The decision is said to have angered the Italian and he sued the government for “breach of contract.” But the press reported that the Italian wanted a monopoly in order to continue “cheating the government” of his income.

“Main reason why the Italian opposed the establishment of another casino is to allow him to enjoy full monopoly of the business so that he may continue cheating the government by hiding his income accrued through the business,” reported Kenya Times.

Borletti was nabbed at Liguria, Italy where he was purchasing one of the biggest casinos called Sanremo. According to the sale agreement, he was to be paid $3 million (Sh301 million) if the sale was cancelled.

The deal was cancelled and the casino bought by another mafia boss.

Bortelli brought the entire $3 million back to Kenya and left infighting among members of the Italian gambling circles.

The company he had formed to buy the Sanremo Casino was called “Flowers Paradise.” Some members of the 179-man gang had also fled Italy and sought refuge in Malindi, Kenya.

One was even mentioned in the involvement of the 1978 murder of Italian Prime Minister Aldo Moro.

According to newspaper reports, Bortellli operated his casino “monopoly” in Kenya with a local partner until 1979.

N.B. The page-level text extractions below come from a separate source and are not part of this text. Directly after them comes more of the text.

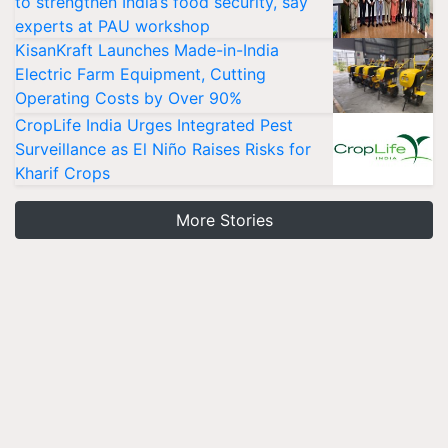
to strengthen India’s food security, say
experts at PAU workshop
KisanKraft Launches Made-in-India
Electric Farm Equipment, Cutting
Operating Costs by Over 90%
CropLife India Urges Integrated Pest
Surveillance as El Niño Raises Risks for
Kharif Crops
More Stories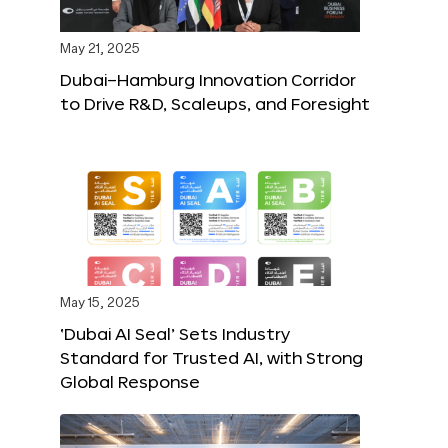
May 21, 2025
Dubai–Hamburg Innovation Corridor
to Drive R&D, Scaleups, and Foresight
May 15, 2025
‘Dubai AI Seal’ Sets Industry
Standard for Trusted AI, with Strong
Global Response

He had also made a business deal in 1977 through which the Devon Hotel near the Nairobi Casino would be used as an accommodation facility for some of his Italian customers.

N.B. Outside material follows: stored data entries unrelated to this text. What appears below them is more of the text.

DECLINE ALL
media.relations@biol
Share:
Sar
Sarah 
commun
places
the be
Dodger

Borletti had started a horticulture and a ranching farm in Naivasha and was exporting to France and Switzerland in 1983.

Borletti’s lawyers in Nairobi, however, denied allegations that their client had ties to the Mafia though admitted their client was under investigations in Italy.

In the 1970s, the International Casino had also caused uproar in Parliament as most of its workers were Italians and the country was trying to ensure more Africans were involved in the running of big firms.

Between 1975 and 1976, indigenous Kenyans together with an Italian were taken abroad for training after which none had gotten a promotion but the Italian had risen through the ranks.

MPs also said the casino was raking in millions with one legislator suggesting that the government keep its hands off the casino and let Italians operate it but have the business taxed heavily.

Also in the 1990s, newspaper reported that mafia activities were gaining traction in the country and Italians were disguising as tourists and later on acquiring entry or work permits to do jobs that Kenyans could easily do.